WHAT IS NEEDED – Pictures excluded, set down exactly the lines from the one containing "Mairi Gougeon" through the final line of the material, and only those.

RECORDS TO PROCESS –
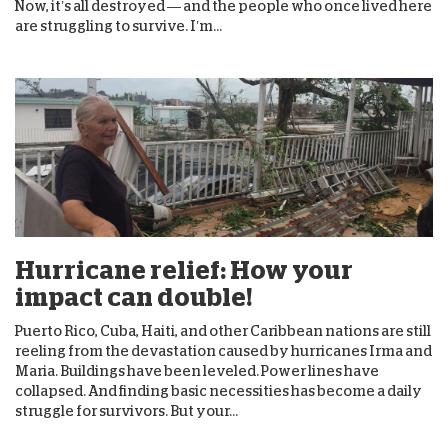
Now, it’s all destroyed — and the people who once lived here
are struggling to survive. I’m...
Hurricane relief: How your
impact can double!
Puerto Rico, Cuba, Haiti, and other Caribbean nations are still
reeling from the devastation caused by hurricanes Irma and
Maria. Buildings have been leveled. Power lines have
collapsed. And finding basic necessities has become a daily
struggle for survivors. But your...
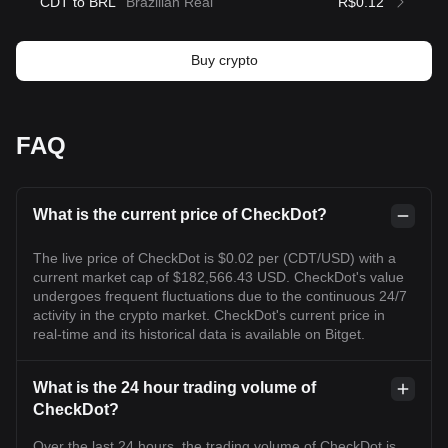
CDT to BRL
Brazilian Real
R$0.12
Buy crypto
FAQ
What is the current price of CheckDot?
The live price of CheckDot is $0.02 per (CDT/USD) with a
current market cap of $182,566.43 USD. CheckDot's value
undergoes frequent fluctuations due to the continuous 24/7
activity in the crypto market. CheckDot's current price in
real-time and its historical data is available on Bitget.
What is the 24 hour trading volume of
CheckDot?
Over the last 24 hours, the trading volume of CheckDot is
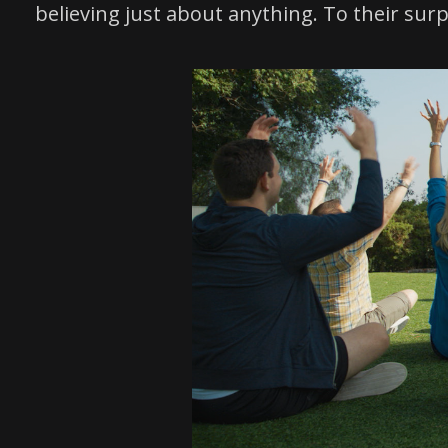
believing just about anything. To their sur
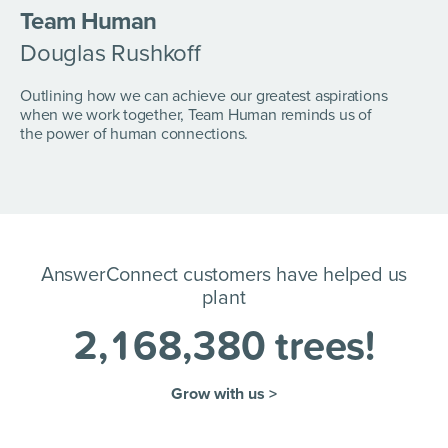
Team Human
Douglas Rushkoff
Outlining how we can achieve our greatest aspirations
when we work together, Team Human reminds us of
the power of human connections.
AnswerConnect customers have helped us
plant
2
,
1
6
8
,
3
8
0
trees!
Grow with us >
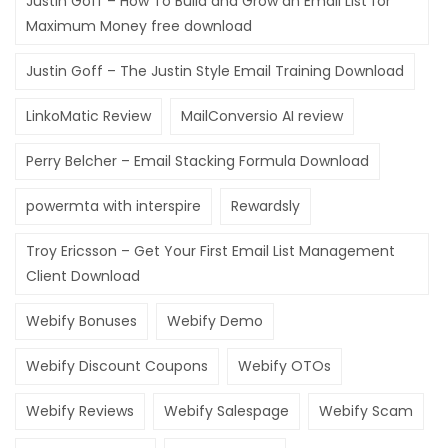
Justin Goff – How To Build and Grow an Email List for
Maximum Money free download
Justin Goff – The Justin Style Email Training Download
LinkoMatic Review
MailConversio AI review
Perry Belcher – Email Stacking Formula Download
powermta with interspire
Rewardsly
Troy Ericsson – Get Your First Email List Management
Client Download
Webify Bonuses
Webify Demo
Webify Discount Coupons
Webify OTOs
Webify Reviews
Webify Salespage
Webify Scam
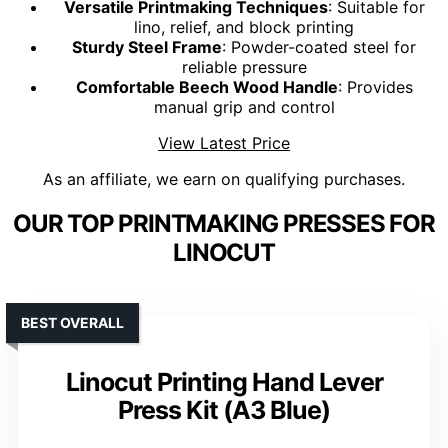
Versatile Printmaking Techniques
: Suitable for
lino, relief, and block printing
Sturdy Steel Frame
: Powder-coated steel for
reliable pressure
Comfortable Beech Wood Handle
: Provides
manual grip and control
View Latest Price
As an affiliate, we earn on qualifying purchases.
OUR TOP PRINTMAKING PRESSES FOR
LINOCUT
BEST OVERALL
Linocut Printing Hand Lever
Press Kit (A3 Blue)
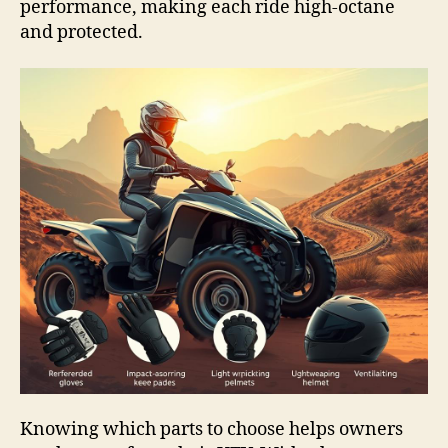
performance, making each ride high-octane
and protected.
Knowing which parts to choose helps owners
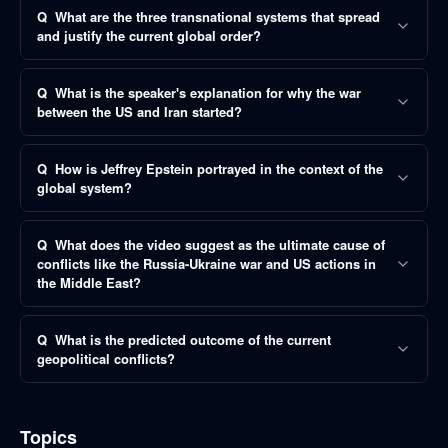
Q
What are the three transnational systems that spread
and justify the current global order?
Q
What is the speaker's explanation for why the war
between the US and Iran started?
Q
How is Jeffrey Epstein portrayed in the context of the
global system?
Q
What does the video suggest as the ultimate cause of
conflicts like the Russia-Ukraine war and US actions in
the Middle East?
Q
What is the predicted outcome of the current
geopolitical conflicts?
Topics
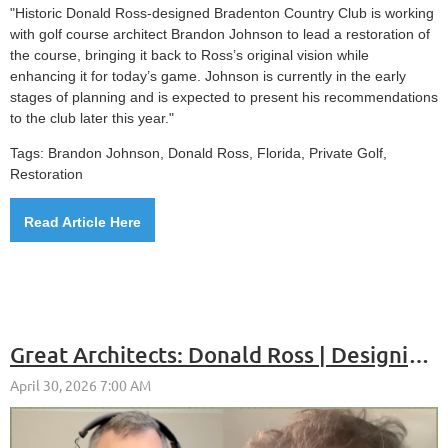
"Historic Donald Ross-designed Bradenton Country Club is working
with golf course architect Brandon Johnson to lead a restoration of
the course, bringing it back to Ross’s original vision while
enhancing it for today’s game. Johnson is currently in the early
stages of planning and is expected to present his recommendations
to the club later this year."
Tags: Brandon Johnson, Donald Ross, Florida, Private Golf,
Restoration
Read Article Here
Great Architects: Donald Ross | Designing Golf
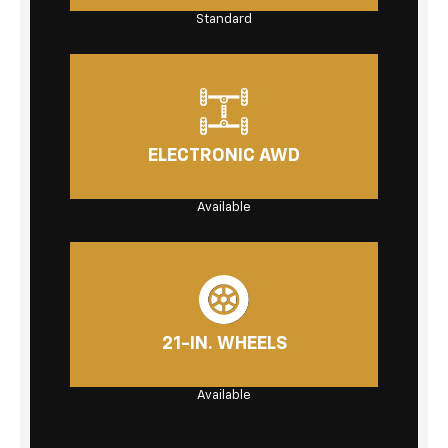
Standard
ELECTRONIC AWD
Available
21-IN. WHEELS
Available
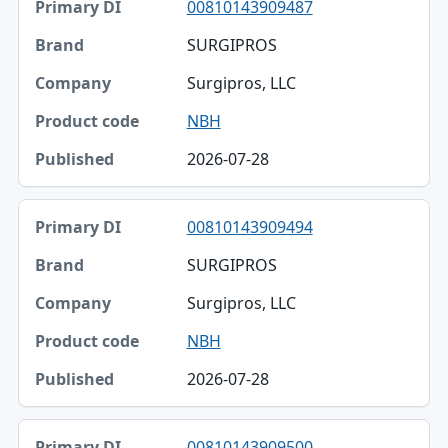
00810143909487
SURGIPROS
Surgipros, LLC
NBH
2026-07-28
00810143909494
SURGIPROS
Surgipros, LLC
NBH
2026-07-28
00810143909500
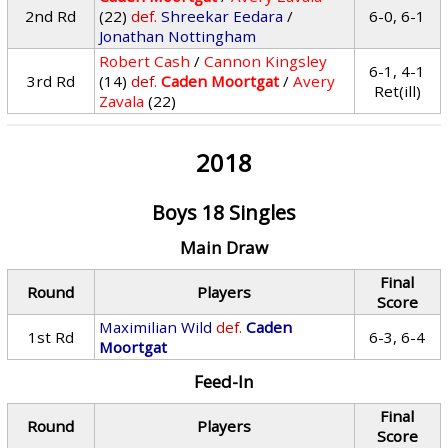
2nd Rd
(22)
def.
Shreekar Eedara
/
6-0, 6-1
Jonathan Nottingham
Robert Cash
/
Cannon Kingsley
6-1, 4-1
3rd Rd
(14)
def.
Caden Moortgat
/
Avery
Ret(ill)
Zavala
(22)
2018
Boys 18 Singles
Main Draw
Final
Round
Players
Score
Maximilian Wild
def.
Caden
1st Rd
6-3, 6-4
Moortgat
Feed-In
Final
Round
Players
Score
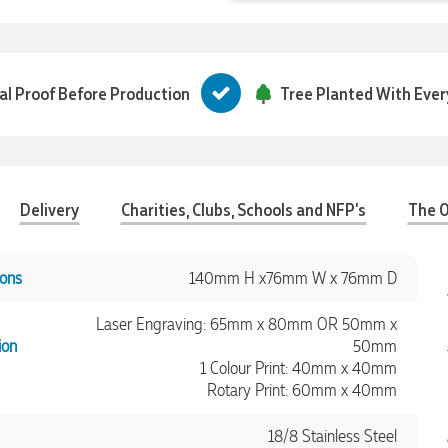
tal Proof Before Production
Tree Planted With Ever
Delivery
Charities, Clubs, Schools and NFP's
The O
ons
140mm H x76mm W x 76mm D
Laser Engraving: 65mm x 80mm OR 50mm x
ion
50mm
1 Colour Print: 40mm x 40mm
Rotary Print: 60mm x 40mm
18/8 Stainless Steel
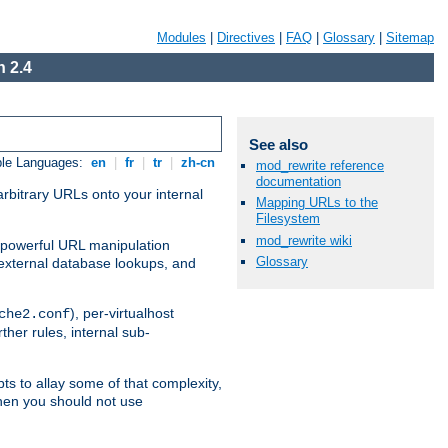
Modules
|
Directives
|
FAQ
|
Glossary
|
Sitemap
 2.4
See also
ble Languages:
en
|
fr
|
tr
|
zh-cn
mod_rewrite reference
documentation
arbitrary URLs onto your internal
Mapping URLs to the
Filesystem
mod_rewrite wiki
nd powerful URL manipulation
Glossary
external database lookups, and
), per-virtualhost
che2.conf
ther rules, internal sub-
ts to allay some of that complexity,
hen you should not use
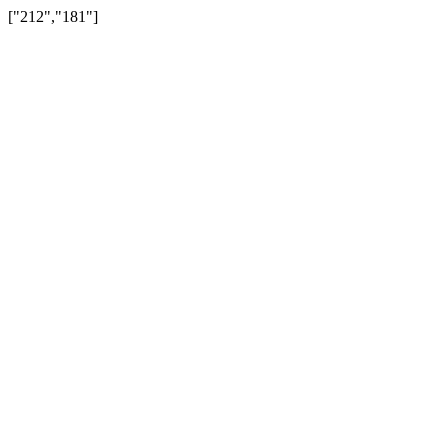
["212","181"]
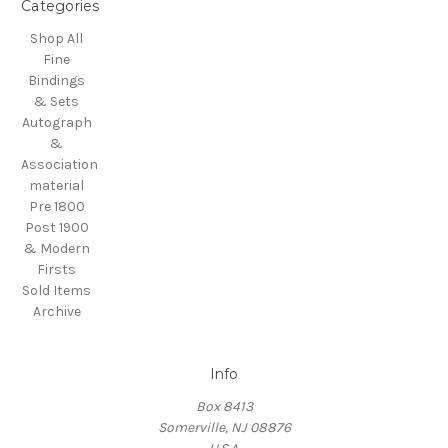
Categories
Shop All
Fine
Bindings
& Sets
Autograph
&
Association
material
Pre 1800
Post 1900
& Modern
Firsts
Sold Items
Archive
Info
Box 8413
Somerville, NJ 08876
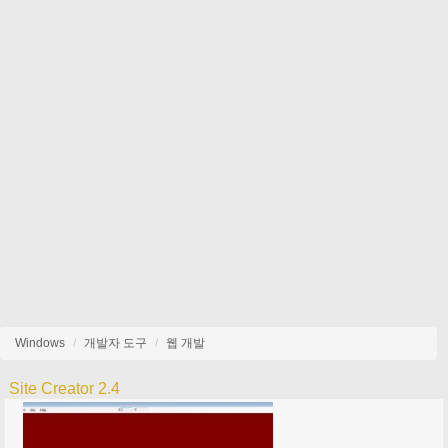
Windows
개발자 도구
웹 개발
Site Creator 2.4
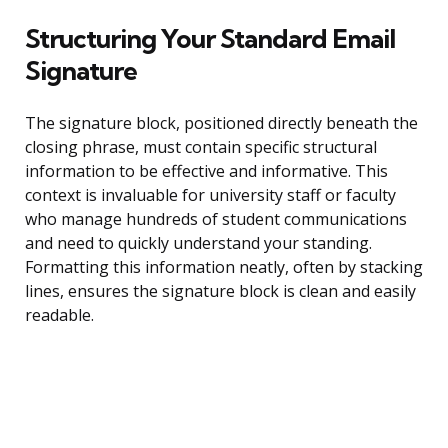
Structuring Your Standard Email
Signature
The signature block, positioned directly beneath the
closing phrase, must contain specific structural
information to be effective and informative. This
context is invaluable for university staff or faculty
who manage hundreds of student communications
and need to quickly understand your standing.
Formatting this information neatly, often by stacking
lines, ensures the signature block is clean and easily
readable.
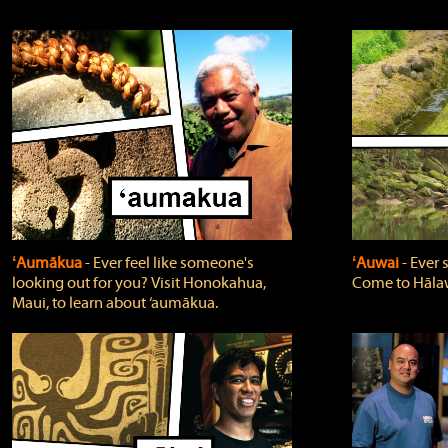
ʻAumākua
‐ Ever feel like someone's
ʻAuwai
‐ Ever
looking out for you? Visit Honokahua,
Come to Hālaw
Maui, to learn about ‘aumākua.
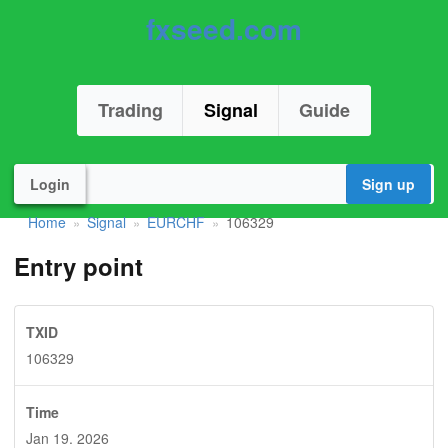
fxseed.com
Trading
Signal
Guide
Login
Sign up
Home
Signal
EURCHF
106329
»
»
»
Entry point
TXID
106329
Time
Jan 19. 2026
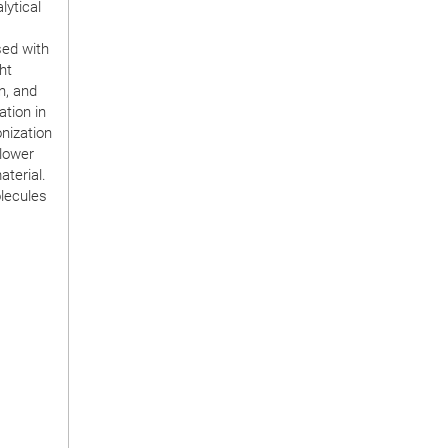
lytical
sed with
ht
n, and
ation in
nization
slower
terial.
olecules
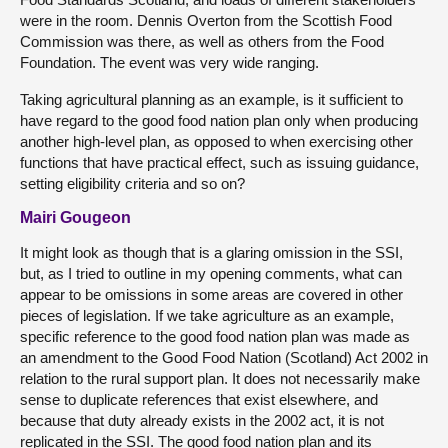
were in the room. Dennis Overton from the Scottish Food
Commission was there, as well as others from the Food
Foundation. The event was very wide ranging.
Taking agricultural planning as an example, is it sufficient to
have regard to the good food nation plan only when producing
another high-level plan, as opposed to when exercising other
functions that have practical effect, such as issuing guidance,
setting eligibility criteria and so on?
Mairi Gougeon
It might look as though that is a glaring omission in the SSI,
but, as I tried to outline in my opening comments, what can
appear to be omissions in some areas are covered in other
pieces of legislation. If we take agriculture as an example,
specific reference to the good food nation plan was made as
an amendment to the Good Food Nation (Scotland) Act 2002 in
relation to the rural support plan. It does not necessarily make
sense to duplicate references that exist elsewhere, and
because that duty already exists in the 2002 act, it is not
replicated in the SSI. The good food nation plan and its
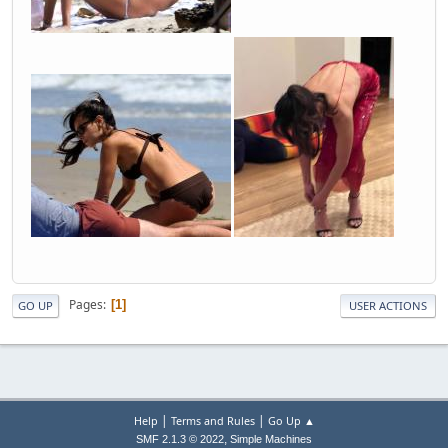
Pages
1
GO UP
USER ACTIONS
|
|
Help
Terms and Rules
Go Up ▲
,
SMF 2.1.3 © 2022
Simple Machines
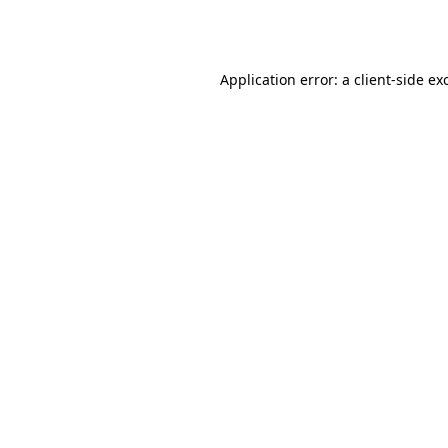
Application error: a
client
-side ex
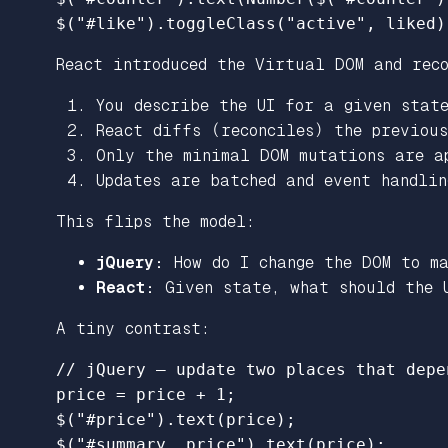
$
(
"
#like
"
).
toggleClass
(
"
active
"
,
liked
)
React introduced the Virtual DOM and rec
You describe the UI for a given stat
React diffs (reconciles) the previou
Only the minimal DOM mutations are a
Updates are batched and event handlin
This flips the model:
jQuery:
How do I change the DOM to ma
React:
Given state, what should the U
A tiny contrast:
// jQuery – update two places that depe
price
=
price
+
1
;
$
(
"
#price
"
).
text
(
price
);
$
(
"
#summary .price
"
).
text
(
price
);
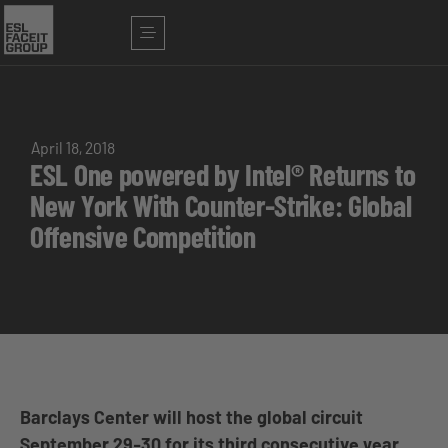
April 18, 2018
ESL One powered by Intel® Returns to
New York With Counter-Strike: Global
Offensive Competition
Barclays Center will host the global circuit
September 29-30 for its third consecutive year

OUTPUT OF THE EXERCISE –
Mairi Gougeon
It might look as though that is a glaring omission in the SSI,
but, as I tried to outline in my opening comments, what can
appear to be omissions in some areas are covered in other
pieces of legislation. If we take agriculture as an example,
specific reference to the good food nation plan was made as
an amendment to the Good Food Nation (Scotland) Act 2002 in
relation to the rural support plan. It does not necessarily make
sense to duplicate references that exist elsewhere, and
because that duty already exists in the 2002 act, it is not
replicated in the SSI. The good food nation plan and its
Pages
1
GO UP
USER ACTIONS
|
|
Help
Terms and Rules
Go Up ▲
,
SMF 2.1.3 © 2022
Simple Machines
Application error: a
client
-side ex
$
(
"
#like
"
).
toggleClass
(
"
active
"
,
liked
)
React introduced the Virtual DOM and rec
You describe the UI for a given stat
React diffs (reconciles) the previou
Only the minimal DOM mutations are a
Updates are batched and event handlin
This flips the model:
jQuery:
How do I change the DOM to ma
React:
Given state, what should the U
A tiny contrast:
// jQuery – update two places that depe
price
=
price
+
1
;
$
(
"
#price
"
).
text
(
price
);
$
(
"
#summary .price
"
).
text
(
price
);
April 18, 2018
ESL One powered by Intel® Returns to
New York With Counter-Strike: Global
Offensive Competition
Barclays Center will host the global circuit
September 29-30 for its third consecutive year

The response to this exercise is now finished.